■ **Try it**
Repeat the line that contains "Pérez, director general de" exactly, along with each following line up to and including the last line of the entries.

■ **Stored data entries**
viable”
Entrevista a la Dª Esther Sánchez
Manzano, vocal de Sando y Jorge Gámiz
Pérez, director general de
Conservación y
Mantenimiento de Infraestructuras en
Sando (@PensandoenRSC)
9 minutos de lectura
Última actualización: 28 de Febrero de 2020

■ **Answer to this exercise**
Pérez, director general de
Conservación y
Mantenimiento de Infraestructuras en
Sando (@PensandoenRSC)
9 minutos de lectura
Última actualización: 28 de Febrero de 2020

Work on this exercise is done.